Data items:
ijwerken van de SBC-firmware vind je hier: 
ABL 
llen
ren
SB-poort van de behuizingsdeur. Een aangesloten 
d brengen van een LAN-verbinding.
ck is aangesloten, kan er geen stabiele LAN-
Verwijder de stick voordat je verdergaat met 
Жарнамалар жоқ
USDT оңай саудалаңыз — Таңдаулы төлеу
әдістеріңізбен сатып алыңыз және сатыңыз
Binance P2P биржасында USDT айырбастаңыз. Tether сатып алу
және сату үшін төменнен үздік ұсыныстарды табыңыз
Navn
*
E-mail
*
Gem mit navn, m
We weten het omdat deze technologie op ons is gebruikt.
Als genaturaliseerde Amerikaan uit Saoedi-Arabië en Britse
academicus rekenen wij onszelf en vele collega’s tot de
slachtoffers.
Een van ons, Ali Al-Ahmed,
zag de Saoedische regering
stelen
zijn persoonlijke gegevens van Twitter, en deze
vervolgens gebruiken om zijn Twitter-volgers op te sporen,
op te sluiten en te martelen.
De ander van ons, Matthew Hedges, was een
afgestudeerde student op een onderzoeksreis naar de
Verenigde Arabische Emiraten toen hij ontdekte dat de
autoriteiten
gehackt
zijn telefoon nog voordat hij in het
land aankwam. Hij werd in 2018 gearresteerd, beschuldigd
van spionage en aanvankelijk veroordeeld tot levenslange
--
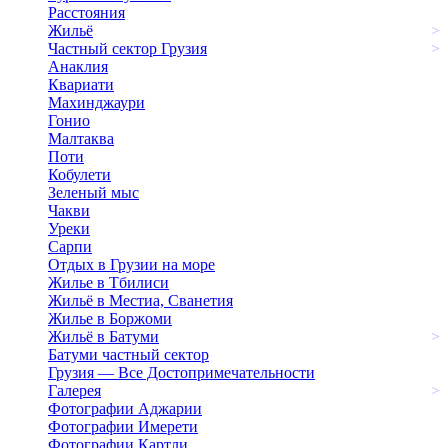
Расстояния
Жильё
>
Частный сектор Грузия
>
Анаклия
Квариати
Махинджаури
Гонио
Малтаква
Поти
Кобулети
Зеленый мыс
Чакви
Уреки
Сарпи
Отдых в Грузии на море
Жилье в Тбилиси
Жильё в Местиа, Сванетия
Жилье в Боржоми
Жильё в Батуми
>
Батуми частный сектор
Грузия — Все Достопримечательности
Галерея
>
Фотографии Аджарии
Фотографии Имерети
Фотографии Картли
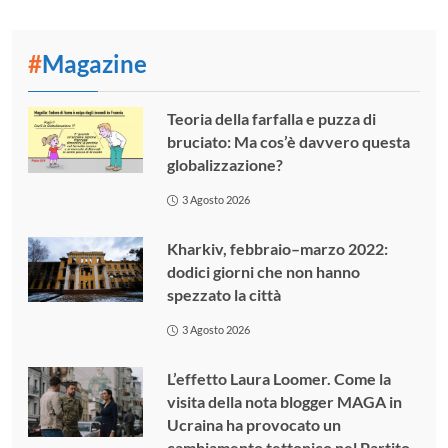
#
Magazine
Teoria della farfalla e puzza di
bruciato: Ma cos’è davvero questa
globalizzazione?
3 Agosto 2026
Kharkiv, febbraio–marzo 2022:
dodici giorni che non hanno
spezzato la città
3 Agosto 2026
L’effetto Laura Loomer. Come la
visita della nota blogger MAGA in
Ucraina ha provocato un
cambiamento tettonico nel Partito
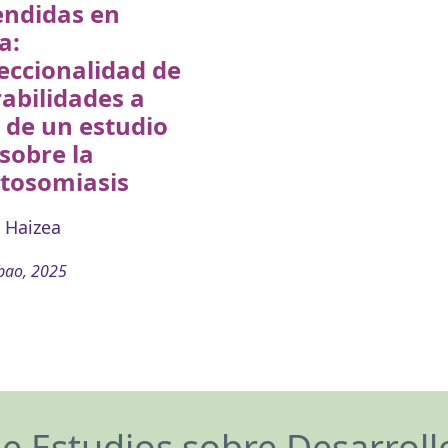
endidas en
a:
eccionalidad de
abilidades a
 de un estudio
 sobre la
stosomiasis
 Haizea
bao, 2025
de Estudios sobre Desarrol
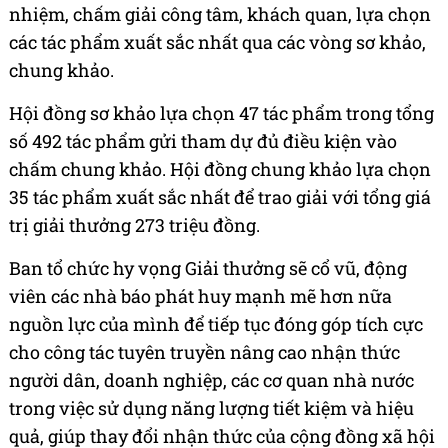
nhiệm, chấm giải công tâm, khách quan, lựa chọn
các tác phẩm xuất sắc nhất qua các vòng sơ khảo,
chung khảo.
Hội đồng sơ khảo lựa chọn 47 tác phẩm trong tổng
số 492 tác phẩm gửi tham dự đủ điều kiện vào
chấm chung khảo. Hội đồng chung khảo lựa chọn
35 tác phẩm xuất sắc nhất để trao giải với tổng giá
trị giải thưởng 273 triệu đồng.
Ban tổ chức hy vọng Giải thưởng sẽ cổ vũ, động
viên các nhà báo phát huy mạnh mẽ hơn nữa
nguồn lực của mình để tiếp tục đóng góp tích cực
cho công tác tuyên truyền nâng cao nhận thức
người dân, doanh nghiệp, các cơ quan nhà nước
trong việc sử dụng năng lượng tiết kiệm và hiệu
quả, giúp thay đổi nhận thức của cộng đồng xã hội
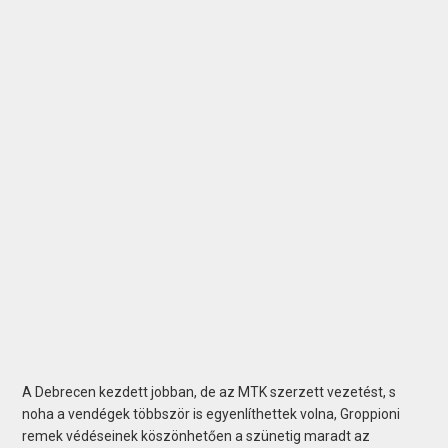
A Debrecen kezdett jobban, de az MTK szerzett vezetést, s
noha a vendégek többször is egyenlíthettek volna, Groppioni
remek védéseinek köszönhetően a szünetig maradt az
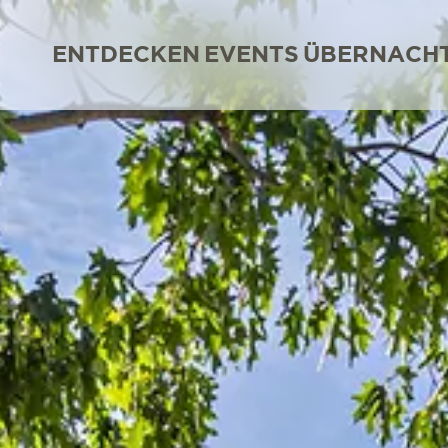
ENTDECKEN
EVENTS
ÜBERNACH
...
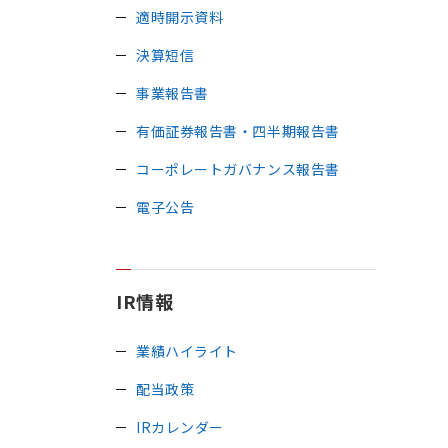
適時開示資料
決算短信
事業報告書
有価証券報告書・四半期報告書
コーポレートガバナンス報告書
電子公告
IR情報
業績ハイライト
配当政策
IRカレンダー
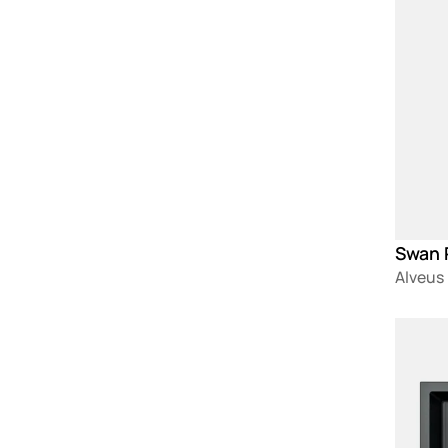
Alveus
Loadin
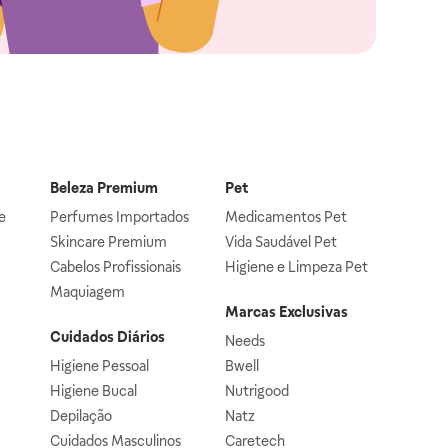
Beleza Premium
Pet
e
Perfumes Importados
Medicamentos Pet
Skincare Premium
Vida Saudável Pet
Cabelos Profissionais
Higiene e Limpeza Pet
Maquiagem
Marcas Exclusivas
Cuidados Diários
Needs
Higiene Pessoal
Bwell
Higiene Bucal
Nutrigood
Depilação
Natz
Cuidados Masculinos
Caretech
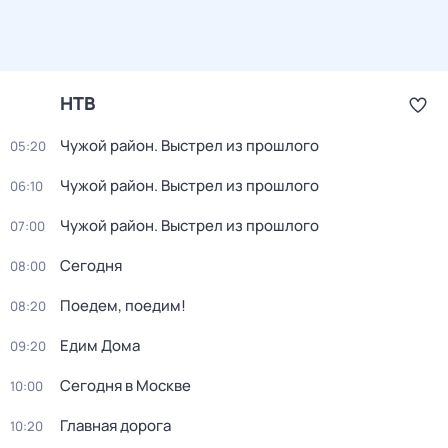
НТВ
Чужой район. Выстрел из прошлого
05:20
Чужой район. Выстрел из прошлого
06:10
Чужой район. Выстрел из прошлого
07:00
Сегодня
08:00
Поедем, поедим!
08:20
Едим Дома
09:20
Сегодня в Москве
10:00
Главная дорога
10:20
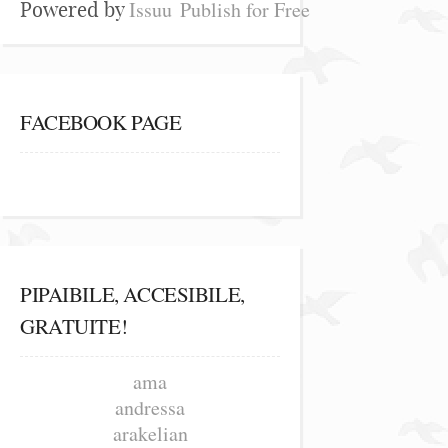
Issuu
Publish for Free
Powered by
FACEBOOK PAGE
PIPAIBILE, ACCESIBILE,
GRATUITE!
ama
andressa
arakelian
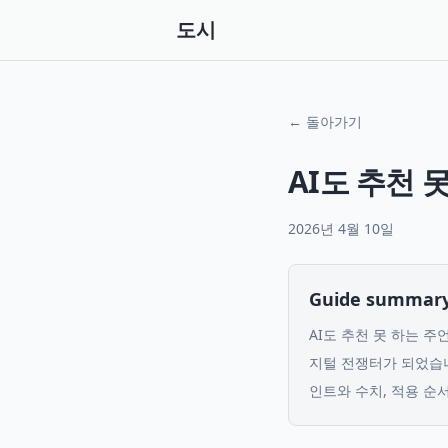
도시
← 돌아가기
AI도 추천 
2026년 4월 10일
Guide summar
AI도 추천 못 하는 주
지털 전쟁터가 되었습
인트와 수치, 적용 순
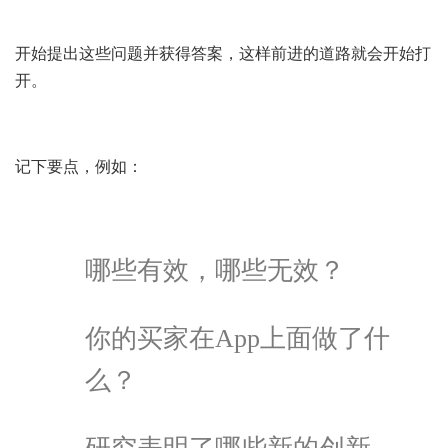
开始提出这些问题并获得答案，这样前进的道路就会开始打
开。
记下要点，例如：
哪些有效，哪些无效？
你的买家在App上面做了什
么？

To do: Give the number of lines in the data above that include the word "della", with no other words.

Result for this task: 2